We thank Ronald Allen, Omri Ben-Shahar, Brian Casey, Shari Seidman Diamond, Janet Freilich, Ezra Friedman, Yaniv Heled, William Hubbard, Dmitry Karshtedt, Mark Lemley, Jonathan Masur, Lisa Larrimore Ouellette, Anya Prince, W. Nicholson Price II, Rachel Sachs, Ana Santos Rutschman, David Schwartz, Michal Shur-Ofry, Matthew Spitzer, and Patti Zettler for helpful insights and comments. In addition, we are grateful for feedback from participants at the DePaul University College of Law faculty workshop, Georgetown University Law School Workshop on Empirical Methods and Patents, Georgia State University faculty workshop, Stanford Law School faculty workshop, The University of Chicago Law School law and economics workshop, 2018 Intellectual Property Scholars Conference (IPSC); CREATe Speaker Series at the University of Glasgow; Peking University School of Transnational Law Speaker Series; 2018 Regulation and Innovation in the Biosciences (RIBS) Conference at Washington University; University of Chicago–Tsinghua University Young Faculty Forum on Law & Social Science; and the University of Hong Kong Law & Technology Speaker Series. We also thank Michael Ellenberger for extraordinary research assistance.

Ryan Whalen
JD, PhD, Assistant Professor in the University of Hong Kong’s Faculty of Law.
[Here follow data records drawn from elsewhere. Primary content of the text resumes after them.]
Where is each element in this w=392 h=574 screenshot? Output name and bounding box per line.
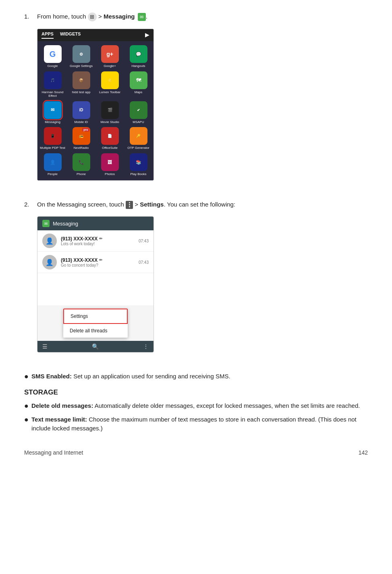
bullet-dot-sms: ● — [24, 372, 31, 381]
app-hidd-label: hidd test app — [72, 90, 91, 94]
step-1-content: From home, touch ⊞ > Messaging ✉. APPS W… — [37, 12, 368, 189]
app-messaging[interactable]: ✉ Messaging — [40, 101, 65, 124]
app-moviestudio[interactable]: 🎬 Movie Studio — [97, 101, 122, 124]
app-photos-label: Photos — [105, 172, 115, 176]
msg-details-1: (913) XXX-XXXX ✏ Lots of work today! — [61, 236, 135, 246]
msg-bottom-icon-2: 🔍 — [92, 343, 99, 350]
msg-time-2: 07:43 — [139, 260, 149, 265]
app-multipdp[interactable]: 📱 Multiple PDP Test — [40, 127, 65, 150]
three-dot-menu-icon — [126, 201, 133, 209]
text-message-limit-text: Text message limit: Choose the maximum n… — [31, 415, 368, 433]
footer-right: 142 — [359, 449, 368, 456]
app-photos[interactable]: 🖼 Photos — [97, 153, 122, 176]
delete-old-messages-text: Delete old messages: Automatically delet… — [31, 401, 360, 411]
context-delete-all[interactable]: Delete all threads — [63, 324, 128, 338]
msg-number-1: (913) XXX-XXXX ✏ — [61, 236, 135, 242]
msg-spacer — [37, 273, 153, 305]
apps-screenshot: APPS WIDGETS ▶ G Google ⚙ Google Setting… — [37, 29, 154, 181]
app-lumen[interactable]: 🌟 Lumen Toolbar — [97, 71, 122, 98]
context-menu: Settings Delete all threads — [63, 309, 128, 338]
home-icon: ⊞ — [88, 13, 97, 21]
sms-enabled-bold: SMS Enabled: — [31, 373, 72, 380]
sms-enabled-desc: Set up an application used for sending a… — [73, 373, 230, 380]
msg-preview-2: Go to concert today? — [61, 263, 135, 267]
step-2-content: On the Messaging screen, touch > Setting… — [37, 200, 368, 361]
app-harman-label: Harman Sound Effect — [40, 90, 65, 98]
page-footer: Messaging and Internet 142 — [24, 449, 368, 456]
msg-time-1: 07:43 — [139, 239, 149, 243]
storage-bullets: ● Delete old messages: Automatically del… — [24, 401, 368, 433]
app-people[interactable]: 👤 People — [40, 153, 65, 176]
app-google-settings[interactable]: ⚙ Google Settings — [68, 45, 94, 68]
app-google-label: Google — [48, 64, 58, 68]
msg-header-icon: ✉ — [42, 220, 50, 227]
app-google[interactable]: G Google — [40, 45, 65, 68]
app-hangouts[interactable]: 💬 Hangouts — [126, 45, 151, 68]
msg-bottom-icon-1: ☰ — [42, 343, 48, 350]
delete-old-messages-item: ● Delete old messages: Automatically del… — [24, 401, 368, 411]
app-hangouts-label: Hangouts — [131, 64, 145, 68]
messaging-screenshot: ✉ Messaging 👤 (913) XXX-XXXX ✏ Lots of w… — [37, 216, 154, 353]
msg-details-2: (913) XXX-XXXX ✏ Go to concert today? — [61, 257, 135, 267]
apps-tab[interactable]: APPS — [41, 31, 54, 39]
msg-item-2[interactable]: 👤 (913) XXX-XXXX ✏ Go to concert today? … — [37, 252, 153, 273]
storage-heading: STORAGE — [24, 388, 368, 397]
app-phone[interactable]: 📞 Phone — [68, 153, 94, 176]
app-multipdp-label: Multiple PDP Test — [40, 146, 65, 150]
app-harman[interactable]: 🎵 Harman Sound Effect — [40, 71, 65, 98]
apps-bar: APPS WIDGETS ▶ — [37, 29, 153, 41]
app-msapu-label: MSAPU — [133, 120, 144, 124]
context-settings[interactable]: Settings — [63, 309, 128, 324]
step2-text-after: . You can set the following: — [164, 201, 235, 208]
app-googleplus[interactable]: g+ Google+ — [97, 45, 122, 68]
app-playbooks[interactable]: 📚 Play Books — [126, 153, 151, 176]
app-msapu[interactable]: ✔ MSAPU — [126, 101, 151, 124]
step-2-number: 2. — [24, 200, 37, 208]
app-nextradio-label: NextRadio — [74, 146, 89, 150]
step2-settings-label: Settings — [140, 201, 164, 208]
app-mobileid[interactable]: iD Mobile ID — [68, 101, 94, 124]
msg-item-1[interactable]: 👤 (913) XXX-XXXX ✏ Lots of work today! 0… — [37, 230, 153, 252]
context-menu-area: Settings Delete all threads — [37, 305, 153, 341]
msg-list: 👤 (913) XXX-XXXX ✏ Lots of work today! 0… — [37, 230, 153, 341]
pro-badge: pro — [82, 128, 89, 131]
app-googleplus-label: Google+ — [104, 64, 116, 68]
step-1: 1. From home, touch ⊞ > Messaging ✉. APP… — [24, 12, 368, 189]
msg-header-label: Messaging — [53, 221, 78, 227]
text-message-limit-item: ● Text message limit: Choose the maximum… — [24, 415, 368, 433]
apps-grid: G Google ⚙ Google Settings g+ Google+ — [37, 41, 153, 180]
msg-preview-1: Lots of work today! — [61, 242, 135, 246]
messaging-inline-icon: ✉ — [138, 13, 146, 21]
bullet-dot-limit: ● — [24, 415, 31, 424]
step-2-text: On the Messaging screen, touch > Setting… — [37, 200, 368, 209]
app-moviestudio-label: Movie Studio — [100, 120, 119, 124]
msg-number-icon-2: ✏ — [99, 258, 102, 262]
delete-old-messages-bold: Delete old messages: — [31, 402, 93, 409]
step-2: 2. On the Messaging screen, touch > Sett… — [24, 200, 368, 361]
app-nextradio[interactable]: 📻 pro NextRadio — [68, 127, 94, 150]
app-maps[interactable]: 🗺 Maps — [126, 71, 151, 98]
bullet-dot-delete: ● — [24, 401, 31, 411]
app-phone-label: Phone — [77, 172, 86, 176]
app-officesuite-label: OfficeSuite — [102, 146, 118, 150]
app-maps-label: Maps — [135, 90, 143, 94]
delete-old-messages-desc: Automatically delete older messages, exc… — [95, 402, 360, 409]
widgets-tab[interactable]: WIDGETS — [60, 31, 81, 39]
app-google-settings-label: Google Settings — [70, 64, 93, 68]
step1-messaging-label: Messaging — [104, 13, 135, 20]
text-message-limit-bold: Text message limit: — [31, 416, 87, 423]
msg-avatar-2: 👤 — [42, 255, 57, 269]
sms-enabled-item: ● SMS Enabled: Set up an application use… — [24, 372, 368, 381]
step2-text-before: On the Messaging screen, touch — [37, 201, 124, 208]
app-officesuite[interactable]: 📄 OfficeSuite — [97, 127, 122, 150]
app-messaging-label: Messaging — [45, 120, 60, 124]
app-mobileid-label: Mobile ID — [75, 120, 88, 124]
msg-bottom-icon-3: ⋮ — [143, 343, 149, 350]
msg-avatar-1: 👤 — [42, 234, 57, 248]
app-otpgen[interactable]: 🔑 OTP Generator — [126, 127, 151, 150]
step-1-number: 1. — [24, 12, 37, 20]
app-hidd[interactable]: 📦 hidd test app — [68, 71, 94, 98]
app-people-label: People — [48, 172, 58, 176]
sms-enabled-text: SMS Enabled: Set up an application used … — [31, 372, 230, 381]
msg-number-icon-1: ✏ — [99, 236, 102, 241]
In the United States, and in every single patent system in the world, one patentability doctrine—the nonobviousness doctrine—stands as the cornerstone of the patent bargain. This bargain ensures that the government only grants the monopoly associated with a patent when the inventor has created something sufficiently different from what came before.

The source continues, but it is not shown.